Penelitian berfokus pada analisis kadar BPA dalam produk makanan kaleng dan mengukur paparan senyawa itu pada sekelompok manusia. Hartle dan tim menemukan bahwa makanan kaleng dengan BPA tinggi berpengaruh pada kandungan senyawa tersebut dalam urin manusia

Kandungan BPA berbeda pada masing-masing jenis makanan. Namun beberapa jenis makanan kaleng rupanya memiliki implikasi besar pada kandungan BPA dalam urin, seperti jenis sup, pasta, sayuran, dan buah.

Studi yang dilakukan oleh Hartle sebelumnya menemukan bahwa anak-anak menjadi pihak yang paling rentan terpapar BPA. Hal ini karena makanan kaleng banyak digunakan pada menu makan siang di sekolah dan aneka jajanan lainnya.

Merujuk kepada penelitian ini, pakar kimia dari Departemen Kimia Universitas Indonesia, Agustino Zulys, pun menyarankan agar BPOM segera melakukan uji laboratorium terhadap paparan BPA yang ada dalam makanan kemasan kaleng juga dan tidak hanya terhadap kemasan galon guna ulang yang berbahan Polikarbonat.
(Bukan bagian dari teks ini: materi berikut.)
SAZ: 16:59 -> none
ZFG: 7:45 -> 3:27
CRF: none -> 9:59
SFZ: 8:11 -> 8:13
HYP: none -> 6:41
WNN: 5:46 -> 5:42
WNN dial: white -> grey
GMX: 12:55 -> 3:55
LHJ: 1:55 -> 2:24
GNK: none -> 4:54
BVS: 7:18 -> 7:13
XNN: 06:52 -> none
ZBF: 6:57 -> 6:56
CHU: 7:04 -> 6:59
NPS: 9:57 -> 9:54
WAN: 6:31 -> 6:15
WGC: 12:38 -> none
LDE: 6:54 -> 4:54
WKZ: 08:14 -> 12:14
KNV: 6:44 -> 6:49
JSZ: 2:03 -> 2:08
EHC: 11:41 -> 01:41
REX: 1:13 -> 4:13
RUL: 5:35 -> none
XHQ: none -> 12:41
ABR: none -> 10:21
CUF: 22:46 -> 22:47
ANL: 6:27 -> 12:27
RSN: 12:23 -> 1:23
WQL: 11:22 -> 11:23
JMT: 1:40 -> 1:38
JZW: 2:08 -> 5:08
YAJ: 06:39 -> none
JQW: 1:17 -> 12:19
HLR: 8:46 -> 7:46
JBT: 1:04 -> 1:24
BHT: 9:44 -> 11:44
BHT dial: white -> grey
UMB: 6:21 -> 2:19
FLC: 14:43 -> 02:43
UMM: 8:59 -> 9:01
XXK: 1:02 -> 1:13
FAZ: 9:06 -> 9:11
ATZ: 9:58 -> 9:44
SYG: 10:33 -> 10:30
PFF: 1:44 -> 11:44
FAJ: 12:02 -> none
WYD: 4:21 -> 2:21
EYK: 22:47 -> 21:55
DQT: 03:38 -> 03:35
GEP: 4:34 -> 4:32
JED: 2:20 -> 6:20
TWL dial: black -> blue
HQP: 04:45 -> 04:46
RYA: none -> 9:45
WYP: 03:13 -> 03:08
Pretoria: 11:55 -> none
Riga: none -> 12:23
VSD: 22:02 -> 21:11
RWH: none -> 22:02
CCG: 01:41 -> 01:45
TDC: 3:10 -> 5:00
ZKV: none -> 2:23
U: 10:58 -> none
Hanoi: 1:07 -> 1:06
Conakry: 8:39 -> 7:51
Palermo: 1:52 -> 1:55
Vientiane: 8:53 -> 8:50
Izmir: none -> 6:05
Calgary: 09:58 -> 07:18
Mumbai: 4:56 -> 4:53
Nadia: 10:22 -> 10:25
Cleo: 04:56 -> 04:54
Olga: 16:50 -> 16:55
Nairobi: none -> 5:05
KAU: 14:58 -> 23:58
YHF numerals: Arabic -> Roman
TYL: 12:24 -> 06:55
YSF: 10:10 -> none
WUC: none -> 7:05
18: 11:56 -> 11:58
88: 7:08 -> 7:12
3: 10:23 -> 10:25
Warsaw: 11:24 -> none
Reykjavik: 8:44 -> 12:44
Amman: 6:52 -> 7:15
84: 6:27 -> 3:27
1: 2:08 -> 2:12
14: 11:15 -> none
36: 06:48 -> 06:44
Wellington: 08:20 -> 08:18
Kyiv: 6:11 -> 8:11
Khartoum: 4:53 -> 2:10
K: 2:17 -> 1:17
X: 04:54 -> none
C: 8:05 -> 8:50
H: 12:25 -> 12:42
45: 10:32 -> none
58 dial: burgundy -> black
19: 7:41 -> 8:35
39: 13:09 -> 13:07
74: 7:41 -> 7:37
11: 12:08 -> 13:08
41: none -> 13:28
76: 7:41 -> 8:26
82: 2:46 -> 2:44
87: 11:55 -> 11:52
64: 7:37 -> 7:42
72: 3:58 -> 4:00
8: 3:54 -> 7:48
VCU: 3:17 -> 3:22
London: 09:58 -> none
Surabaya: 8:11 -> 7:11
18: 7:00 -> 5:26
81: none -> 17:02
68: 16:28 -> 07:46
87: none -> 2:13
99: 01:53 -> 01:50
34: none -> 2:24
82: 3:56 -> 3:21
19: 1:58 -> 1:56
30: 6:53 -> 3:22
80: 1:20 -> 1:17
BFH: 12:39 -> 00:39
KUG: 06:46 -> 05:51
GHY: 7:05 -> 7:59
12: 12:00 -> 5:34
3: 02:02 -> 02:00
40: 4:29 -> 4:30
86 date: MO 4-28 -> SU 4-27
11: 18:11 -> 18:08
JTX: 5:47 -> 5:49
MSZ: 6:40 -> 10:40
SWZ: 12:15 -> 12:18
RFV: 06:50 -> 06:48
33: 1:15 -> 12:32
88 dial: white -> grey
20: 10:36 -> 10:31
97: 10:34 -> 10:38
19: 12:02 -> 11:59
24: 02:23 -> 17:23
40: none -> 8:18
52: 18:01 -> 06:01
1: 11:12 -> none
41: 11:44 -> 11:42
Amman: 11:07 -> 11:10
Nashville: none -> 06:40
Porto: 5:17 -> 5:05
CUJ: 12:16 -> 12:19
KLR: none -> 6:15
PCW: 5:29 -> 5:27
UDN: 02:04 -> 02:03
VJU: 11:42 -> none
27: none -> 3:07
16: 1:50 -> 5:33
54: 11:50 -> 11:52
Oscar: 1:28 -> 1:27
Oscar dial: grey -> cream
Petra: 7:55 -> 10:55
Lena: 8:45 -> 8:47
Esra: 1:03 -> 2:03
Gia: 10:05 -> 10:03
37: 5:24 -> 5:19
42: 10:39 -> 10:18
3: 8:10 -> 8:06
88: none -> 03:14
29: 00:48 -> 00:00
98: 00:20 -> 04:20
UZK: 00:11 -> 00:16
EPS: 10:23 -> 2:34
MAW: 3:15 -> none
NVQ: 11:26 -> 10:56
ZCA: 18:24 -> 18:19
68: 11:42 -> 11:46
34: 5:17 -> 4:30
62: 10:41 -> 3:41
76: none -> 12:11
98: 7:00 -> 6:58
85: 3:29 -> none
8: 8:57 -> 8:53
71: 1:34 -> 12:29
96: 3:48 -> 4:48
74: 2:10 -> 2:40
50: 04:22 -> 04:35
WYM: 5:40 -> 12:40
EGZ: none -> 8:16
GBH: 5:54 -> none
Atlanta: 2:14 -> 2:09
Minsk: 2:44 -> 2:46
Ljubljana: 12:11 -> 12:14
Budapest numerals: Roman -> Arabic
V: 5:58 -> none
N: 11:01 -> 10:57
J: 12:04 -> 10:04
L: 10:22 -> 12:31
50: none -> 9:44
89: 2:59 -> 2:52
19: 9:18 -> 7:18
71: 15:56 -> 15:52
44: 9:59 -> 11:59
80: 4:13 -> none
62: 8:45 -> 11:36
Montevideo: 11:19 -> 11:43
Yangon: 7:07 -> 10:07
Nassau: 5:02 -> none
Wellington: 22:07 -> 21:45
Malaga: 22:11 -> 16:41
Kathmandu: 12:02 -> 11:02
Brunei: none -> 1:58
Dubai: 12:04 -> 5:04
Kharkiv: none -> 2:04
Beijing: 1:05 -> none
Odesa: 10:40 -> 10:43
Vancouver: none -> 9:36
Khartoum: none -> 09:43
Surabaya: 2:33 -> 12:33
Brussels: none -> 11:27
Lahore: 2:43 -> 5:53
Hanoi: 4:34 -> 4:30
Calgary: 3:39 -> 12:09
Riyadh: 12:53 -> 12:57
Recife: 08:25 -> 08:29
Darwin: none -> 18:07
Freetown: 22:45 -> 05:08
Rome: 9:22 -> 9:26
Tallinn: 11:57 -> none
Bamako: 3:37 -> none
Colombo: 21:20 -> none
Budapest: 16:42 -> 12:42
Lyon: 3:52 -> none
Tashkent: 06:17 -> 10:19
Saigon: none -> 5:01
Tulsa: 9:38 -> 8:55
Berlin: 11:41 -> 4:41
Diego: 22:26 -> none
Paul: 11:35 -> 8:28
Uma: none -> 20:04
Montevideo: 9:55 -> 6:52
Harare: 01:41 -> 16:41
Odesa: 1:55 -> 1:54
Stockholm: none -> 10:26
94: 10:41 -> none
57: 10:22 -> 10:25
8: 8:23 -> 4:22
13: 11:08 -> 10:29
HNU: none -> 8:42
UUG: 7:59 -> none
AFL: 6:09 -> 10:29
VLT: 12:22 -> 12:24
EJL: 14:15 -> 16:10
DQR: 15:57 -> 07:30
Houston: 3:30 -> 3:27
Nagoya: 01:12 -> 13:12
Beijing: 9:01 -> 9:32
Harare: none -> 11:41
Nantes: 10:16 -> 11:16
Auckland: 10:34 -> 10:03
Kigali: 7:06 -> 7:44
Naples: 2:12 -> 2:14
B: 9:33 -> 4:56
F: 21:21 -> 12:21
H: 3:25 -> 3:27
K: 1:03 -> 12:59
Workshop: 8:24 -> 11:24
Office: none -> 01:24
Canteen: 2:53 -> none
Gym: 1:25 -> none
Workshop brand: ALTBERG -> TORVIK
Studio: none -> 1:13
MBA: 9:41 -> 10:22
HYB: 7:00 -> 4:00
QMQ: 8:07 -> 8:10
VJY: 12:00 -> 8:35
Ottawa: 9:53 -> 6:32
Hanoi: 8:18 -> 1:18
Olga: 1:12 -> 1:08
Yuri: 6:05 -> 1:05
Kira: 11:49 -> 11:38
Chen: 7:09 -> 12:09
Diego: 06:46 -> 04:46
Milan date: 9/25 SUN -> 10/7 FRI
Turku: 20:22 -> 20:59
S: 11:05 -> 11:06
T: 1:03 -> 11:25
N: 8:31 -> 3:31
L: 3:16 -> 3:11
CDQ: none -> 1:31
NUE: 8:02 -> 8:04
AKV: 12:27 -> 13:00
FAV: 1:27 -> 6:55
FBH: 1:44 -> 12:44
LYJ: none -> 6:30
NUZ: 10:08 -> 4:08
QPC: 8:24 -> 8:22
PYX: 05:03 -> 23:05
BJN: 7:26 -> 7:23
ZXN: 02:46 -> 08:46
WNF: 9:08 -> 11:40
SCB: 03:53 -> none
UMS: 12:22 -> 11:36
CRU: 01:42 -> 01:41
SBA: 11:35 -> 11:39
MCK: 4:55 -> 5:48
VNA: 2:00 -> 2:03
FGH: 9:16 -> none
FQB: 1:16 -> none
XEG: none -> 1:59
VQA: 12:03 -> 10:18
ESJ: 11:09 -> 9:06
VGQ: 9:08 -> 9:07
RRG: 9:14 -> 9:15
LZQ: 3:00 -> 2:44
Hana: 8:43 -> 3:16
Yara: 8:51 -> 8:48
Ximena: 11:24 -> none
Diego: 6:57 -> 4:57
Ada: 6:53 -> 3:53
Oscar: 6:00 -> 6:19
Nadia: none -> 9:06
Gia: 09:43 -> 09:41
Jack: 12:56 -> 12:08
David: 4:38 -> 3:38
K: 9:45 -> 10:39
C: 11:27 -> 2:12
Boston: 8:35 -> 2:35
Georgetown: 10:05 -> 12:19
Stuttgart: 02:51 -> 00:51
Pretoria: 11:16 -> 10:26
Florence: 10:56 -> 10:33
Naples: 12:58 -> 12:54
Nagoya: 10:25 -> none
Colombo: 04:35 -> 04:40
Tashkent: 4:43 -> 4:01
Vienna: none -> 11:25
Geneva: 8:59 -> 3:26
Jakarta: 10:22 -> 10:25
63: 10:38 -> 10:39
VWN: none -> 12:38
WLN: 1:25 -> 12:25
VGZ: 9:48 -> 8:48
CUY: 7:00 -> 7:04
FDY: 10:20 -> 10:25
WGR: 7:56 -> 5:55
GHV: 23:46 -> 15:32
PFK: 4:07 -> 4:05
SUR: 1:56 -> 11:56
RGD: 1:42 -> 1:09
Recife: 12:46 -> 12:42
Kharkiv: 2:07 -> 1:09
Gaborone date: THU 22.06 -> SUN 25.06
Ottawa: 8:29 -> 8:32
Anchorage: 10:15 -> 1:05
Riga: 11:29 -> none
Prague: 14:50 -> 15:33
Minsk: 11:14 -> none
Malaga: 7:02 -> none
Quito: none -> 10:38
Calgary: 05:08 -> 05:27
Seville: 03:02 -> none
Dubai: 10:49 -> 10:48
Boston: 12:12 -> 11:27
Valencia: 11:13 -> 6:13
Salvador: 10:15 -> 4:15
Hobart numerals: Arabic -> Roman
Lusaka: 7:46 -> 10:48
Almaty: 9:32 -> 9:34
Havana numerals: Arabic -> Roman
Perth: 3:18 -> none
Hal itu karena sudah ada penelitian yang dipublikasikan oleh Environmental Research yang menunjukkan bahwa mengkonsumsi makanan kaleng berhubungan dengan tingginya konsentrasi BPA dalam urin.

“BPOM perlu meneliti sejauh mana migrasi dari pelapis kaleng anti karat atau BPA yang terdapat dalam kemasan kaleng itu terjadi ke makanannya. Dalam hal ini, BPOM bisa melakukan kerjasama juga dengan perguruan tinggi,” ujarnya.

Dia menuturkan bahan makanan kemasan kaleng yang bersifat asam bisa memungkinkan BPA yang ada dalam lapisan kaleng terlarut. “Makanya, makanan kaleng tidak boleh untuk makanan-makanan yang sifatnya asam,” tukasnya.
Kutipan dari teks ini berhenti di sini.